I Always Skip This Ingredient When I Make Tuna Salad—Here's What I Use Instead
I'm not a fan of one popular tuna salad mix-in, so now I add this common ingredient instead. It's probably already in your crisper.


Tuna salad is a staple lunch for me. Canned tuna is easy to prepare, affordable, and a convenient option if, like me, you don’t eat meat. There’s just one problem with tuna salad: I’m not sold on the celery.
Sure, celery is fine, but it’s earthy, bitter, and unremarkable. I find it strange that it’s a default ingredient in tuna salad when so many other delicious things could be included. I finally realized that buying celery and chopping it up to include in my tuna salad wasn’t worth it for me anymore. However, my celery-free tuna salad was missing something.
What I Use In Tuna Salad Instead of Celery
Once I had stopped bothering to include celery in my recipe, I accidentally discovered the perfect replacement. Recently, I wrote about Ina Garten’s ricotta bruschetta and afterward found myself with an abundance of green onions left over in my fridge.
I knew if I didn’t make an active effort to use them up, in a week I’d be throwing out rotting green onions with a sigh of defeat for letting them go to waste. That’s how I discovered that green onions are the perfect replacement for celery in tuna salad.

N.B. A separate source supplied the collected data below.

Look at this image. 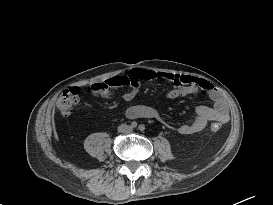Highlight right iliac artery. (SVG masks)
<instances>
[{
  "label": "right iliac artery",
  "mask_w": 273,
  "mask_h": 205,
  "mask_svg": "<svg viewBox=\"0 0 273 205\" xmlns=\"http://www.w3.org/2000/svg\"><path fill=\"white\" fill-rule=\"evenodd\" d=\"M131 127H132V128H136V127H137V123H136V122H132V123H131Z\"/></svg>",
  "instance_id": "right-iliac-artery-1"
}]
</instances>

Green onions add complexity to the tuna’s flavor profile and replace the fresh green color in the salad that you lose when you get rid of the celery. The onions' sharpness also compliments the tuna's saltiness and fishiness. The combination makes sense since fish and scallions are paired together in other dishes, like in tuna-scallion rolls or teriyaki salmon garnished with green onions.

How I Make Tuna Salad With Green Onions
You can use the green and white parts of the onion for this swap, the green for color and the white for crunch. As with celery, the onions can be cut into small or large pieces, depending on your preference.
Once they’re cut up, simply mix them in with the rest of your tuna salad ingredients. I recommend using white canned tuna packed in water or oil. I keep my recipe simple, adding mayonnaise, lemon juice, and salt. I love serving my tuna salad on crunchy sourdough toast, topped with arugula and spinach, fresh tomato slices, and sun-dried tomatoes.